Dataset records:
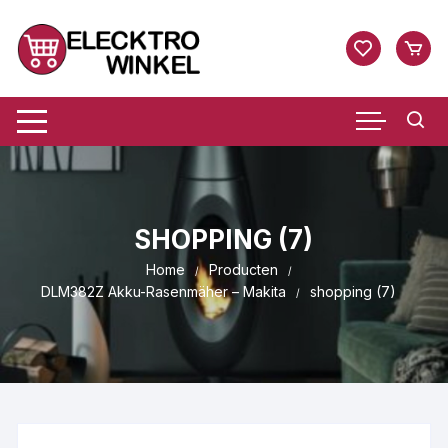
Ga
naar
inhoud
SHOPPING (7)
Home
Producten
DLM382Z Akku-Rasenmäher – Makita
shopping (7)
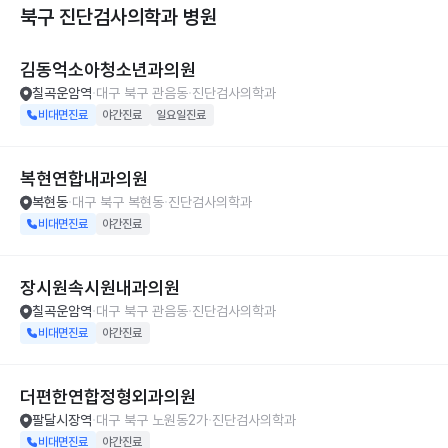
북구 진단검사의학과
병원
김동억소아청소년과의원
칠곡운암역
대구 북구 관음동
진단검사의학과
비대면진료
야간진료
일요일진료
복현연합내과의원
복현동
대구 북구 복현동
진단검사의학과
비대면진료
야간진료
장시원속시원내과의원
칠곡운암역
대구 북구 관음동
진단검사의학과
비대면진료
야간진료
더편한연합정형외과의원
팔달시장역
대구 북구 노원동2가
진단검사의학과
비대면진료
야간진료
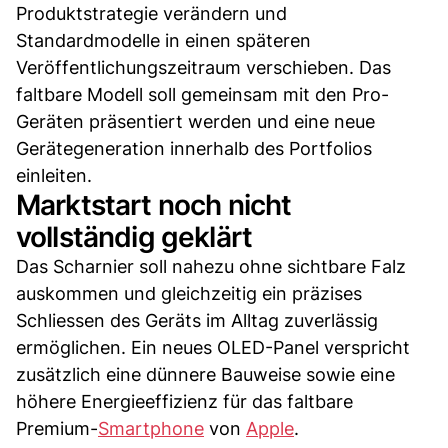
Produktstrategie verändern und
Standardmodelle in einen späteren
Veröffentlichungszeitraum verschieben. Das
faltbare Modell soll gemeinsam mit den Pro-
Geräten präsentiert werden und eine neue
Gerätegeneration innerhalb des Portfolios
einleiten.
Marktstart noch nicht
vollständig geklärt
Das Scharnier soll nahezu ohne sichtbare Falz
auskommen und gleichzeitig ein präzises
Schliessen des Geräts im Alltag zuverlässig
ermöglichen. Ein neues OLED-Panel verspricht
zusätzlich eine dünnere Bauweise sowie eine
höhere Energieeffizienz für das faltbare
Premium-
Smartphone
von
Apple
.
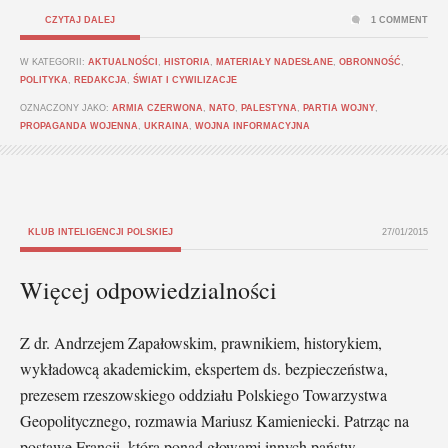
CZYTAJ DALEJ
1 COMMENT
W KATEGORII:
AKTUALNOŚCI
,
HISTORIA
,
MATERIAŁY NADESŁANE
,
OBRONNOŚĆ
,
POLITYKA
,
REDAKCJA
,
ŚWIAT I CYWILIZACJE
OZNACZONY JAKO:
ARMIA CZERWONA
,
NATO
,
PALESTYNA
,
PARTIA WOJNY
,
PROPAGANDA WOJENNA
,
UKRAINA
,
WOJNA INFORMACYJNA
KLUB INTELIGENCJI POLSKIEJ
27/01/2015
Więcej odpowiedzialności
Z dr. Andrzejem Zapałowskim, prawnikiem, historykiem,
wykładowcą akademickim, ekspertem ds. bezpieczeństwa,
prezesem rzeszowskiego oddziału Polskiego Towarzystwa
Geopolitycznego, rozmawia Mariusz Kamieniecki. Patrząc na
postawę Francji, która ponad głowami innych państw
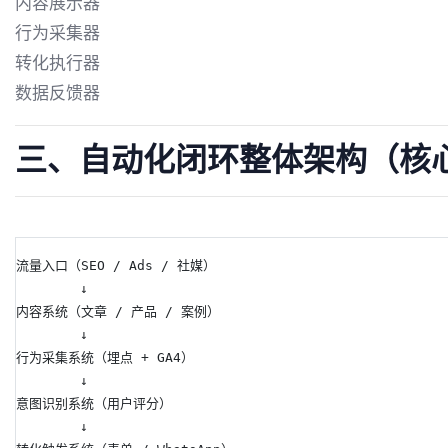
内容展示器
行为采集器
转化执行器
数据反馈器
三、自动化闭环整体架构（核
流量入口（SEO / Ads / 社媒）
        ↓
内容系统（文章 / 产品 / 案例）
        ↓
行为采集系统（埋点 + GA4）
        ↓
意图识别系统（用户评分）
        ↓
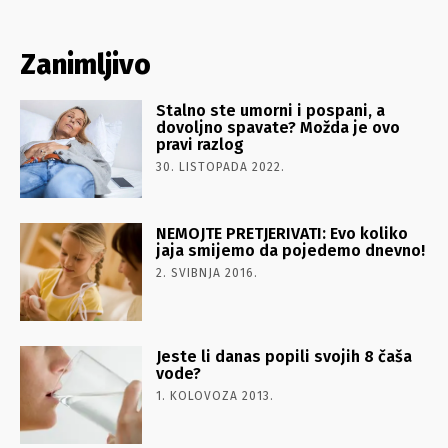
Zanimljivo
Stalno ste umorni i pospani, a
dovoljno spavate? Možda je ovo
pravi razlog
30. LISTOPADA 2022.
NEMOJTE PRETJERIVATI: Evo koliko
jaja smijemo da pojedemo dnevno!
2. SVIBNJA 2016.
Jeste li danas popili svojih 8 čaša
vode?
1. KOLOVOZA 2013.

**Required work**
Your answer should consist of every line from the entries that holds "faltbare".

**Task answer**
faltbare Modell soll gemeinsam mit den Pro-
höhere Energieeffizienz für das faltbare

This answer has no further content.